/parallel-manager

Managing shell runs, but easier!

Primary LanguagePythonMIT LicenseMIT

parallel_manager

Python test PyPI version

A simple shell command manager. Used for running parallel simulations.

How-to

First install the package with pip:

pip install parallel_manager

To run the manager, we will need to wrap the manager initialization and request creations all in a async function like this:

from parallel_manager.manager import BaseShellManager
from parallel_manager.workerGroup import ShellWorkerGroup
import logging
import asyncio

async def Main():
    # Init the manager
    simpleShellWorkergroup = ShellWorkerGroup("simpleShellWorkergroup",
                                        logging.getLogger(),
                                        "./log",
                                        10)
    simpleShellManager = BaseShellManager("simpleShellManager")
    simpleShellManager.add_workergroup("shell", simpleShellWorkergroup)
    await simpleShellManager.init()

    # Adding tasks
    # Here we just run 100 echo
    for i in range(100):
        simpleShellManager.add_shell_request(f"echoing loop-{i}", f"echo {i}")

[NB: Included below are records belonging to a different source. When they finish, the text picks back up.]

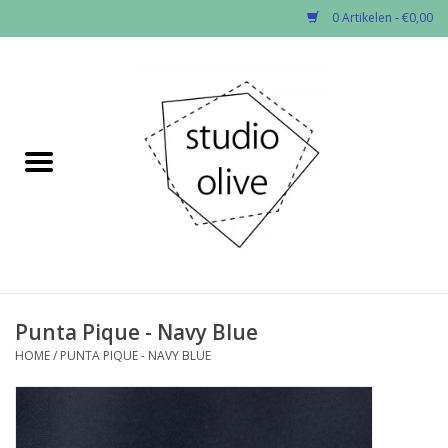
0 Artikelen - €0,00
Home
✂︎Nieuw
Kado enzo
Stoffen per soort
Fournituren
Punta Pique - Navy Blue
HOME
/
PUNTA PIQUE - NAVY BLUE
Patronen
Workshops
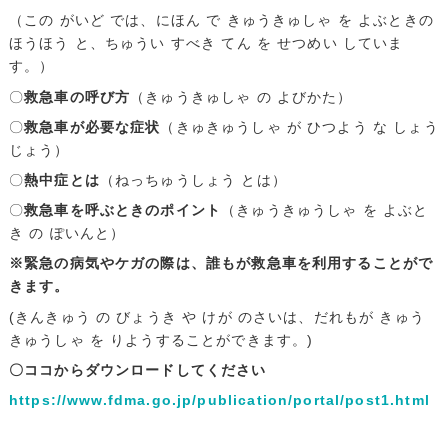
（この がいど では、にほん で きゅうきゅしゃ を よぶときの
ほうほう と、ちゅうい すべき てん を せつめい していま
す。）
〇
救急車の呼び方
（きゅうきゅしゃ の よびかた）
〇
救急車が必要な症状
（きゅきゅうしゃ が ひつよう な しょう
じょう）
〇
熱中症とは
（ねっちゅうしょう とは）
〇
救急車を呼ぶときのポイント
（きゅうきゅうしゃ を よぶと
き の ぽいんと）
※緊急の病気やケガの際は、誰もが救急車を利用することがで
きます。
(きんきゅう の びょうき や けが のさいは、だれもが きゅう
きゅうしゃ を りようすることができます。)
〇ココからダウンロードしてください
https://www.fdma.go.jp/publication/portal/post1.html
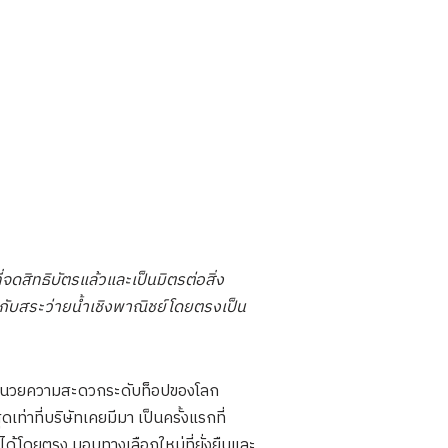
่จดสิทธิบัตรแล้วและเป็นมิตรต่อสิ่ง
งกับสระว่ายน้ำเชิงพาณิชย์โดยตรงเป็น
สิ่งอำนวยความสะดวกระดับท็อปของโลก
เท่าที่บริษัทเคยมีมา เป็นครั้งแรกที่
์ได้โดยตรง มอบทางเลือกใหม่ที่ยั่งยืนและ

    # Wait for the manager to finish
    await simpleShellManager.done()

Then we simply use asyncio.run() to run the above function:

asyncio.run(Main())

The manager will run at most 10 processes at a given time and will terminate when all 100 requests are done.

Full example is at here

Structure

  1. Worker
    1. Receive request from queue and process it
  2. WorkerGroup
    1. Manage workers of same class
    2. Collect basic stats from workers
  3. Manager
    1. Might host various workergroups with different worker type
    2. Support various ways to add tasks
    3. Control workergroups/workers
    4. Various middleware/plugin to the BaseManager to implement other features like http web monitoring and task submission

TODOs

Short-term todos

  1. Manager statistics plugin
  2. Manager summary when all tasks are done
  3. Manager prefix on creation
  4. Timeout support
  5. Status monitor, progress monitor
  6. Dump failed task/able to rerun
  7. Dump unfinished tasks when script terminates
  8. Kill ongoing shells when program abort (atexit)

Long-term todos

  1. Thread-mode support (completely non-blocking)
    1. Use a separate thread to run the workers
    2. Allow to submit task at any time
  2. Http monitor
  3. Interactive control for status monitoring and changing configuration dynamically, treat worker as a server that can submit task to, like a local slurm control
  4. PythonFunctionWorker class (execute python function calls) and other worker class as well
  5. Standardize plugin format for each class
    1. For instance, http server monitor could be a plugin that can be added to any manager class.